I'd love to see how they did this experiment...(rolls eyes)
It sounds nice and all, but I doubt they did it. What does it even mean for electrons to "communicate with each other?" and how would you measure it?
It's impossible with our technology. If someone would care to show me the details of the experiment and prove me wrong, go for it.




I'm almost not sure whether to be more astonished, or amused. You "skeptics" never fail to do either, for me.

What you are here, trying to eye-rollingly debunk, is called "entanglement" and has become accepted among mainstream physicists. Just because you may not be well-read or intelligent enough to have heard of this before, does not mean it doesn't exist.

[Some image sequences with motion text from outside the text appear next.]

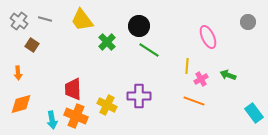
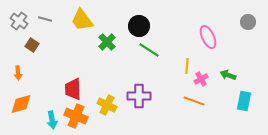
cyan rectangle: moved 10 px left, 12 px up; rotated 48 degrees clockwise
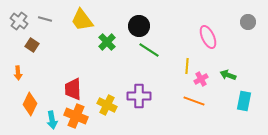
orange diamond: moved 9 px right; rotated 50 degrees counterclockwise
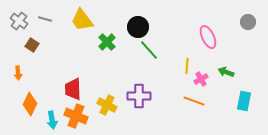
black circle: moved 1 px left, 1 px down
green line: rotated 15 degrees clockwise
green arrow: moved 2 px left, 3 px up
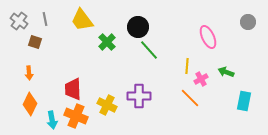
gray line: rotated 64 degrees clockwise
brown square: moved 3 px right, 3 px up; rotated 16 degrees counterclockwise
orange arrow: moved 11 px right
orange line: moved 4 px left, 3 px up; rotated 25 degrees clockwise
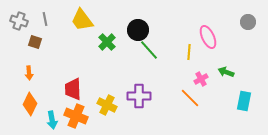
gray cross: rotated 18 degrees counterclockwise
black circle: moved 3 px down
yellow line: moved 2 px right, 14 px up
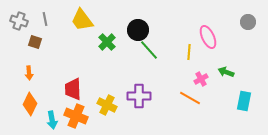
orange line: rotated 15 degrees counterclockwise
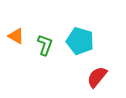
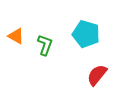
cyan pentagon: moved 6 px right, 7 px up
red semicircle: moved 2 px up
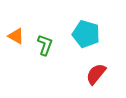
red semicircle: moved 1 px left, 1 px up
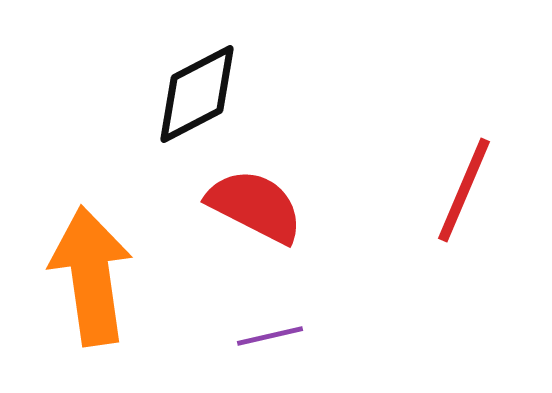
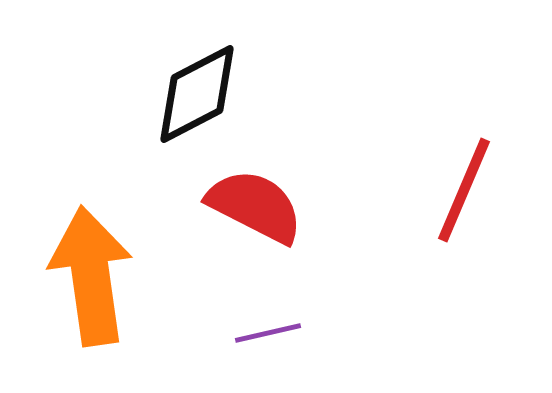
purple line: moved 2 px left, 3 px up
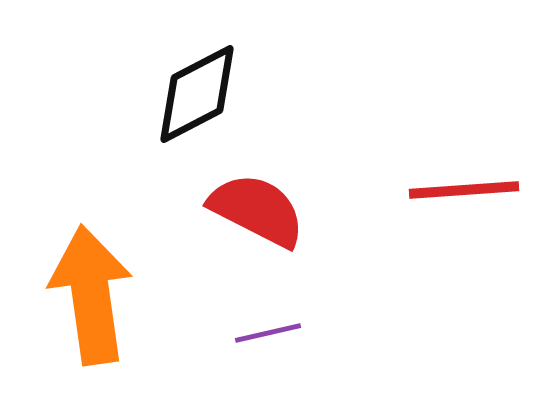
red line: rotated 63 degrees clockwise
red semicircle: moved 2 px right, 4 px down
orange arrow: moved 19 px down
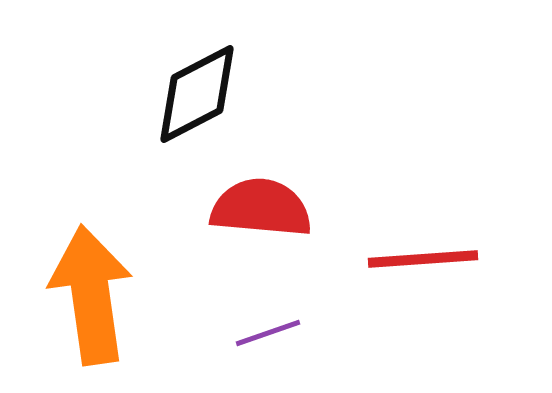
red line: moved 41 px left, 69 px down
red semicircle: moved 4 px right, 2 px up; rotated 22 degrees counterclockwise
purple line: rotated 6 degrees counterclockwise
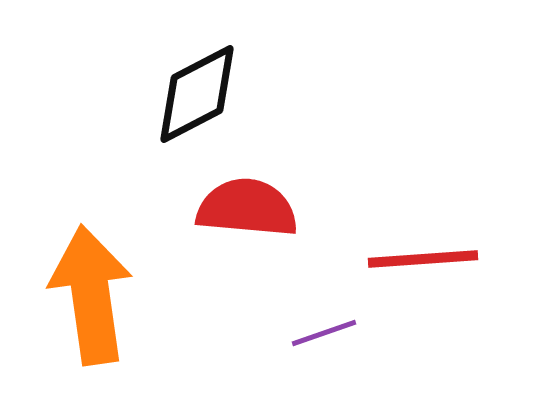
red semicircle: moved 14 px left
purple line: moved 56 px right
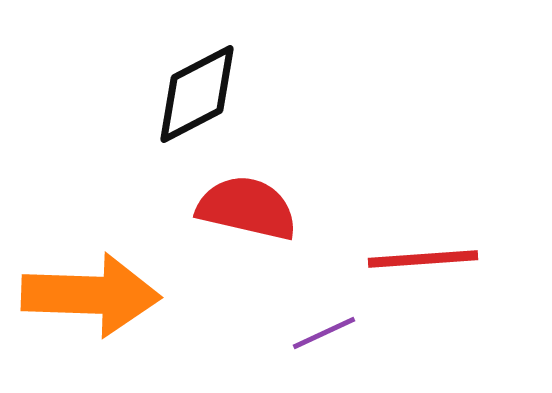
red semicircle: rotated 8 degrees clockwise
orange arrow: rotated 100 degrees clockwise
purple line: rotated 6 degrees counterclockwise
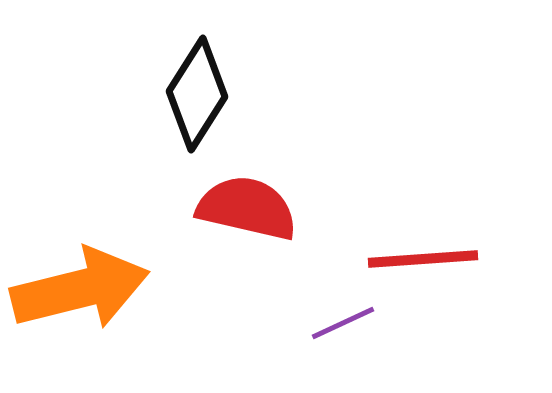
black diamond: rotated 30 degrees counterclockwise
orange arrow: moved 11 px left, 6 px up; rotated 16 degrees counterclockwise
purple line: moved 19 px right, 10 px up
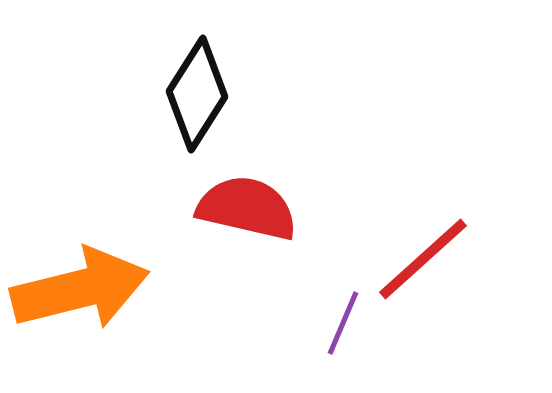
red line: rotated 38 degrees counterclockwise
purple line: rotated 42 degrees counterclockwise
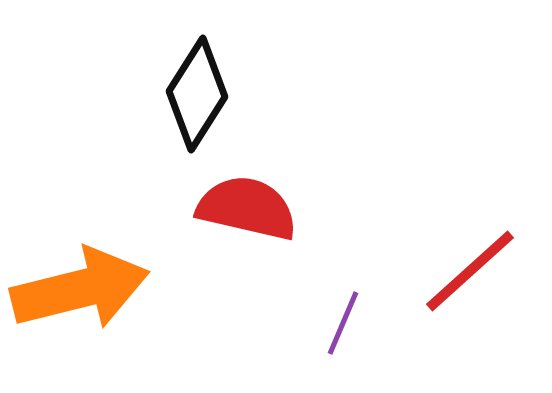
red line: moved 47 px right, 12 px down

Awesome job, though, trying to debunk accepted science. If you want to keep going, I know a big scary windmill that needs some slaying.

"skeptics"


To be fair, your questions about the technology required are not bad ones. They're good, in fact, IMO. But your lack of understanding does not invalidate it. If you're curious, perhaps looking up the information might be better than making derisive-sounding comments.

And on a more serious note, another experiment was done, where one single particle could be seen in two separate points in space. Physics seems very strange, the more we learn and experiment. But I'm sure you would consider that "nonsense" since you've neither heard of it, nor seen it. Perhaps you should look it up-- it's interesting stuff.



Originally posted by Aleister
What happens if it's tested and they find out that yes, we do live in a computer simulation. I say someone could then go in and do a hack job, fixing the Chicago Cubs, getting Anne Hathaway the Best Actress award she deserves, and making everyone vegan so we can finally save the simulated planet. Viva la simulation.




An interesting thought, but if all the animals are simulated, does it really matter as much? Likewise with any death, or all of life's tragedy, etc? Is it truly meaningful in any way other than the symbolic, or temporary (in this theory, simulated) emotions?